Following the success and popularity of 3D (deployed by Inition) at MPH 05 and 06, MPH’07 producer Rowland French approached Inition for a new 3D extravaganza: ‘The GATSO Dragon’. MPH (now Top Gear Live) is a unique concept including a live theatrical car show, hosted by Jeremy Clarkson, Richard Hammond and James May.

Inition were briefed to produce a spectacular in-your-face 3D short film to be choreographed with on-stage action of The Stig (the mystery test driver) doing battle with the 3D Dragon.

Solution

Concept “The year is 2050, and the Government has gone mad. A small resistance of petrol heads do their best to fight Baby Blair’s army wherever they can. Leader of the resistance is The Stig; top of the Government’s Most Wanted, he roams like a road warrior battling traffic wardens and mobile speed cameras where he can. In response to his success, the Government has designed a new type of mobile speed camera – something more frightening and devious than anything seen before: GATSO Dragon”.

Inition’s concept artists got to work for various treatments of the GATSO Dragon developing ideas and direction:

The Show– Inition provided a 3DVidBoxHD playback server, high-transmission polarising filters, a 40-feet-wide silver screen and over 100,000 pairs of 3D glasses for the show.

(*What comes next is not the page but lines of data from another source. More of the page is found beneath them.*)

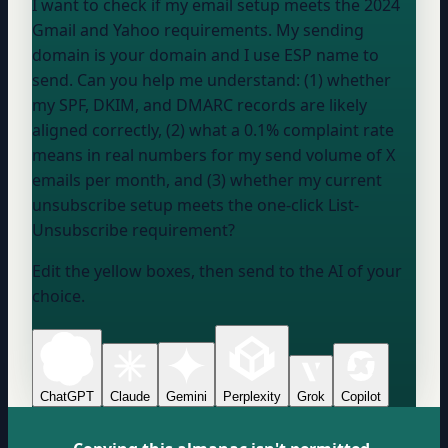
I want to check if my email setup meets the 2024
Gmail and Yahoo requirements. My sending
domain is
your domain
and I use
ESP name
to
send. Can you help me understand: (1) whether
my SPF, DKIM, and DMARC records are likely
aligned correctly, (2) what a 0.1% complaint rate
means in real numbers for my send volume of
X
emails per month
, and (3) whether my current
unsubscribe setup meets the one-click List-
Unsubscribe requirement?
Edit the yellow boxes, then send to the AI of your
choice.
ChatGPT
Claude
Gemini
Perplexity
Grok
Copilot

Inition technicians supervised the 3D installation at the show and operated the playback for all 20 shows (to date).

Results

The 3D sequence ran flawlessly in every show.

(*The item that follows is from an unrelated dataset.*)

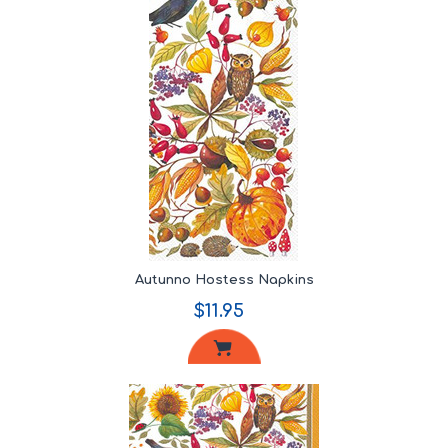
Autunno Hostess Napkins
$11.95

We asked the client for some feedback on the MPH project and a quote for the story….

“Inition are brilliant; if you want the best 3D in the UK, you’d be mad to use anyone else”, said Rowland French, Producer of MPH 07.

Rowland went on to say: “Often the greatest working disappointments as a producer are when the reality of something bears little or no relation to what you had in your head. It’s easy to design giant fighting koala bears in your mind, but who is going to make them?

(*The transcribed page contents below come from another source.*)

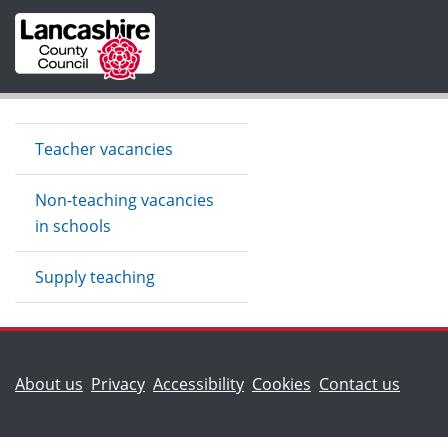
Skip to main content
Teacher vacancies
Non-teaching vacancies
in schools
Supply teaching
(Lancashire County Council)
(Lanca
About us
Privacy
Accessibility
Cookies
Contact us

“The same sense of foreboding haunted me when I came up with the idea of making a giant 3D dragon to fight The Stig, live in the MPH arena. Not complex enough already, the dragon had to be from the future, with armaments to deploy in the scrap, armour to be blown off – and most importantly had to have enough character in its face and movement to almost be a ‘fourth presenter’.

“Inition were as excited as me about the idea, and organised plenty of artist meetings where we could discuss the dragons look. Once they had my barmy outline, they then started supplying their own drawings, and slowly the dragon in my head came to life on paper. Their seemingly limitless patience was never tested by my constant ‘eyes need to be further apart’ and ‘the wings should beat slower’ redesigns.

“When I finally sat down in their subterranean lair in East London, and watched the exact dragon from the middle of my head bob and flap in 3D in front of me, I was speechless. The dragon was all I could have hoped for, its movements were totally animalistic, its look perfectly well-worn futuristic. Jump to the first performance in Earls Court and The Stig tears around evading rockets and razor edged parking tickets, the audience ducking the stereo moments and jumping as the rockets cue with huge pyrotechnics on the floor. Inition had graced me with a beautiful baby dragon, and I was as proud a father as you could imagine.”